MS-Excel / General Formatting

Excel's Three-Criteria Limit for Conditional Formatting

You can use VBA to tutorial conditional formatting to use more than three criteria on your data. In fact, you can use the code to apply virtually an unlimited number of criteria.

Excel has a useful feature named conditional formatting. You can find it by selecting Format → Conditional Formatting... on the worksheet menu bar. Conditional formatting enables you to format a cell based on its content. For example, you can change to a red background all cells whose value is greater than 5 but less than 10. Although this is handy, Excel supports only up to three conditions, which sometimes is not enough.

If you want to set more than three conditions, you can use Excel VBA code that is fired automatically whenever a user changes a specified range. To see how this works, say you want to have six separate conditions in the range A1:A10 on a particular worksheet.

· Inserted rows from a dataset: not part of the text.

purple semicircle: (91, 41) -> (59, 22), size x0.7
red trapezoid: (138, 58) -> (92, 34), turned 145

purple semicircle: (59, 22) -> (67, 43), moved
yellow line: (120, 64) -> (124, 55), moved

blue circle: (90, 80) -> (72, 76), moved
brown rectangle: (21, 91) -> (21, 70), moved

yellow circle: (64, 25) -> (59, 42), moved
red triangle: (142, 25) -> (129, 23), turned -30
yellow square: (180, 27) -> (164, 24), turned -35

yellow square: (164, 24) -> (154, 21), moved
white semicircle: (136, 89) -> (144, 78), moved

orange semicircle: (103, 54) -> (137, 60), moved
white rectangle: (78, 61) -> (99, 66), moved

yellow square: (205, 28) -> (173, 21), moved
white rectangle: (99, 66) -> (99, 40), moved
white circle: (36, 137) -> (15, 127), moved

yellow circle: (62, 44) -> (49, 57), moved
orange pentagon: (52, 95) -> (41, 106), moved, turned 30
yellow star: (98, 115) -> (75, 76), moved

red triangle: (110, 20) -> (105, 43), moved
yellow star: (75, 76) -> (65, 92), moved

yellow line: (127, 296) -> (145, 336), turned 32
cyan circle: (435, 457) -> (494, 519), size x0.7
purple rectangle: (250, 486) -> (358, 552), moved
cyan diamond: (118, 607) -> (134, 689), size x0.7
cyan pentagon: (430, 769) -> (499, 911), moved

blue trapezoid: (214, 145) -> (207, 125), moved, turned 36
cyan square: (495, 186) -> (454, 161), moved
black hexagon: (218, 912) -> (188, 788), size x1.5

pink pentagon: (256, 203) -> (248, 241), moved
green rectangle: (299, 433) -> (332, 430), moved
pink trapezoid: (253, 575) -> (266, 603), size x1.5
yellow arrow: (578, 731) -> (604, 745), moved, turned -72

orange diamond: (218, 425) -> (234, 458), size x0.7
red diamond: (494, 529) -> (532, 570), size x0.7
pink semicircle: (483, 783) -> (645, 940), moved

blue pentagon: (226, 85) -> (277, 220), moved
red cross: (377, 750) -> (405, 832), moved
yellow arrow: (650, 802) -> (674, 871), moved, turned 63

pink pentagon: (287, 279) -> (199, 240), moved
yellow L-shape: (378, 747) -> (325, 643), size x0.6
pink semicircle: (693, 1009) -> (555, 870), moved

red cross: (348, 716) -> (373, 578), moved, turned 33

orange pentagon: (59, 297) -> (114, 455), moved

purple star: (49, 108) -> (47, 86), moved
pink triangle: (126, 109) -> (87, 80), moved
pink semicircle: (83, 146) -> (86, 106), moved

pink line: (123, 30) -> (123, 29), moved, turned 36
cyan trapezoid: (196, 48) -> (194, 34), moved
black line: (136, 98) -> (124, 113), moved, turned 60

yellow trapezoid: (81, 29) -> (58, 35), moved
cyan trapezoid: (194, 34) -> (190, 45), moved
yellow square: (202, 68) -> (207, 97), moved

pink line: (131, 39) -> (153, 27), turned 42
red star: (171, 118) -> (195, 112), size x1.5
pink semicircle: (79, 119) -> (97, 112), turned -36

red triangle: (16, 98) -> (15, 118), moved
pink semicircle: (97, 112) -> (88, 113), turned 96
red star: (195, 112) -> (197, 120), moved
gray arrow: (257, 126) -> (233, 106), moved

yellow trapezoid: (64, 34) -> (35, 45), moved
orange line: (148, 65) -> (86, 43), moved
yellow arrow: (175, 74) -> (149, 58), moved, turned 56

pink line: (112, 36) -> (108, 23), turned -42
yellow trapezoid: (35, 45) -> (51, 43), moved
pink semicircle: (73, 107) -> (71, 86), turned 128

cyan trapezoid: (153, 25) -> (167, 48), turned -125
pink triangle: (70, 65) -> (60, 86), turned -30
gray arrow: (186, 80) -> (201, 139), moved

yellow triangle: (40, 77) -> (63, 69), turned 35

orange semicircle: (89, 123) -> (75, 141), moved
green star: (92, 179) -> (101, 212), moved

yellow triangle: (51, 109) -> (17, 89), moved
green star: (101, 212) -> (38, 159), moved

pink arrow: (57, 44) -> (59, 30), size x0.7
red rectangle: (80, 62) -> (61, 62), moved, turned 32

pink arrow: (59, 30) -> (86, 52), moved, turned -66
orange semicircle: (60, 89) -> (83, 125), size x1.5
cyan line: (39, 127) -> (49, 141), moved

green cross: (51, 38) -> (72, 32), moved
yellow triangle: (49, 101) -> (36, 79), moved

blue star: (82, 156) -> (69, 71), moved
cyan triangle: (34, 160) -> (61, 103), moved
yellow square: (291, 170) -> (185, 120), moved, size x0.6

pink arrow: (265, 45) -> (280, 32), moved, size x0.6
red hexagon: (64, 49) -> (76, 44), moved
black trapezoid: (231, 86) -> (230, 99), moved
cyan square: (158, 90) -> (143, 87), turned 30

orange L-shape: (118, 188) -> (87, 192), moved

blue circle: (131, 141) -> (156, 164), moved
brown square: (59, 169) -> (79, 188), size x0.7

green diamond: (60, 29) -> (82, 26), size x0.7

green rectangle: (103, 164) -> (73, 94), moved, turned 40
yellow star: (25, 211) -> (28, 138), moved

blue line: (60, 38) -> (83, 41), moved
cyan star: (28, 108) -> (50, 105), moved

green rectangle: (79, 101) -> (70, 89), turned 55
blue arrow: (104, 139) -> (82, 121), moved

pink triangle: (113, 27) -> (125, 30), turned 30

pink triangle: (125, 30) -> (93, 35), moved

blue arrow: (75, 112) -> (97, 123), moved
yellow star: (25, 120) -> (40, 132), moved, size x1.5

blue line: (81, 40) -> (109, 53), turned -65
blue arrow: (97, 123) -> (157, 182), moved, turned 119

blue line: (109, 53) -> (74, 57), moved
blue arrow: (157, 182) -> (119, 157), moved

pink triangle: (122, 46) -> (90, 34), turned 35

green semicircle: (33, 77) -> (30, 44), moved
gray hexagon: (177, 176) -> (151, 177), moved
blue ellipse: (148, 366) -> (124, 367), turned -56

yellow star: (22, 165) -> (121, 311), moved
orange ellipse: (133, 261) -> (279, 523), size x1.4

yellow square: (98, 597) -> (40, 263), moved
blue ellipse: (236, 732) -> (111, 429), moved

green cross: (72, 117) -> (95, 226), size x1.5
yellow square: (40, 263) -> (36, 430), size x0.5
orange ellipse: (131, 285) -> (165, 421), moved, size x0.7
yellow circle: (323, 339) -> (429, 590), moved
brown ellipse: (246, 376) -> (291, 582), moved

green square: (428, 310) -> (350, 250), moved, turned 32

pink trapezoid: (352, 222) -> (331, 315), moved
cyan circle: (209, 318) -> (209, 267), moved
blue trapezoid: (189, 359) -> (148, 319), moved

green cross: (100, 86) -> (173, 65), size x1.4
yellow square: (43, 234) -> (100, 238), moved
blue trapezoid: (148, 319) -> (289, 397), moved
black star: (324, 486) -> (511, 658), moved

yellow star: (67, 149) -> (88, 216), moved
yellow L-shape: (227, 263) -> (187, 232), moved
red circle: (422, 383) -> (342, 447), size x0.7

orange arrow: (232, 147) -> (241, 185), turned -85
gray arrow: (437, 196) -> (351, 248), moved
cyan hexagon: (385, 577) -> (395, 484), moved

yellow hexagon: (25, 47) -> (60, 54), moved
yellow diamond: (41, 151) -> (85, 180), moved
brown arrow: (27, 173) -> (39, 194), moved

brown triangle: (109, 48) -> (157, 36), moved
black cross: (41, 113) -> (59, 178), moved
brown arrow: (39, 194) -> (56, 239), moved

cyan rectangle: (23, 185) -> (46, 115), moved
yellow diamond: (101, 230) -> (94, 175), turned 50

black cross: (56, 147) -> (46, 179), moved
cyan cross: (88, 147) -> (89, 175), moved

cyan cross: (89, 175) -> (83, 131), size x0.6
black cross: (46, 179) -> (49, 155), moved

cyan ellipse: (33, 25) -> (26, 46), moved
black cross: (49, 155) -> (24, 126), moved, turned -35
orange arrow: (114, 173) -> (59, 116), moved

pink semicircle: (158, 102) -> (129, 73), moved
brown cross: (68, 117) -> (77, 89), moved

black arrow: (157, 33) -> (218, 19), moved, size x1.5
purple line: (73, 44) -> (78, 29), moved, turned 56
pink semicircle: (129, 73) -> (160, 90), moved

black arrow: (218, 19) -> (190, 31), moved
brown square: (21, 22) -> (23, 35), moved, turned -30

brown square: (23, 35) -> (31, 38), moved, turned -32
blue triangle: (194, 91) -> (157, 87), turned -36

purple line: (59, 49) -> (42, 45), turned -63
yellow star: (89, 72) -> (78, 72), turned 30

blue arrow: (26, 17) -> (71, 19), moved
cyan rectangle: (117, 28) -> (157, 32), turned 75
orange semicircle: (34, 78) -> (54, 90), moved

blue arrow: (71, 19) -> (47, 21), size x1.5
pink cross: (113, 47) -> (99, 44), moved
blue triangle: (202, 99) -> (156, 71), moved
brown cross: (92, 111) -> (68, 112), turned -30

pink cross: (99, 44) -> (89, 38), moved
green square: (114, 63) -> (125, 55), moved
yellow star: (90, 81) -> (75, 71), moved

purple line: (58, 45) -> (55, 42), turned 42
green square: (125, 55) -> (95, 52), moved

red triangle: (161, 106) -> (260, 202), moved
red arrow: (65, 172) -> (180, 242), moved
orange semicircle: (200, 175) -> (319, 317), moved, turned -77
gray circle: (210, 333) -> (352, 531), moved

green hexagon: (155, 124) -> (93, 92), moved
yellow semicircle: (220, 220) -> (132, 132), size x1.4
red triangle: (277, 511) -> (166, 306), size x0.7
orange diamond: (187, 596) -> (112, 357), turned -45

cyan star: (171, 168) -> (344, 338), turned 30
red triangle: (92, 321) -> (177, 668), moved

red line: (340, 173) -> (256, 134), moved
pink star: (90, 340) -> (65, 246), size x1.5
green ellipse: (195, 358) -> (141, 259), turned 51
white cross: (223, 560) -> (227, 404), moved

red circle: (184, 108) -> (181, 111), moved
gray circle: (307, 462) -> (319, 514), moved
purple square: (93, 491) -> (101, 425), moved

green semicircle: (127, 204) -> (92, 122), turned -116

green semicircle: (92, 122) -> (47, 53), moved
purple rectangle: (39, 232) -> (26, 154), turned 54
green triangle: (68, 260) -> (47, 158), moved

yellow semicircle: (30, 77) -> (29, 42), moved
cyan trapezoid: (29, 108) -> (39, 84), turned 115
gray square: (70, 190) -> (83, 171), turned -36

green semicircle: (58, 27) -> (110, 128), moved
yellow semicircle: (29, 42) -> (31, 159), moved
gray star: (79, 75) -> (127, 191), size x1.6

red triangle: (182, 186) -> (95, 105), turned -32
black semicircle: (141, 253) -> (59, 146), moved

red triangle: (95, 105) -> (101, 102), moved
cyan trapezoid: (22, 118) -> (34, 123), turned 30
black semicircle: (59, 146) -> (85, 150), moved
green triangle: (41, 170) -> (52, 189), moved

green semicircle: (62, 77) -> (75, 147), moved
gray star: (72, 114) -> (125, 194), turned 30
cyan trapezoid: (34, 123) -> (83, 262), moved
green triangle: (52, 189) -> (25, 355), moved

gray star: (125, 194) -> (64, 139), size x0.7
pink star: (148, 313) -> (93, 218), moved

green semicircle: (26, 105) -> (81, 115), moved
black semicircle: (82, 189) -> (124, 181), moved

Save your workbook, then activate the worksheet, right-click its Sheet Name tab, select View Code, and enter the following code:

Private Sub Worksheet_Change(ByVal Target As Range)

Dim icolor As Integer
If Not Intersect(Target, Range("A1:A10")) is Nothing Then
 Select Case Target
 Case 1 To 5
 icolor = 6
 Case 6 To 10
 icolor = 12
 Case 11 To 15
 icolor = 7
 Case 16 To 20
 icolor = 53
 Case 21 To 25
 icolor = 15
 Case 26 To 30
 icolor = 42
 Case Else
 'Whatever
End Select
 Target.Interior.ColorIndex = icolor
End If

End Sub

Close the window to get back to your worksheet, then save your workbook.

The background color of each cell should have changed based on the number passed to the variable icolor, which in turn passes this number to Target.Interior.ColorIndex. The number that is passed is determined by the line Case x To x. For example, if you enter the number 22 in any cell within the range A1:A10, the number 15 is passed to icolor, and then icolor (nowhaving a value of 15) is passed to Target.Interior.ColorIndex, making the cell gray. Target is always the cell that changed and, thus, fired the code.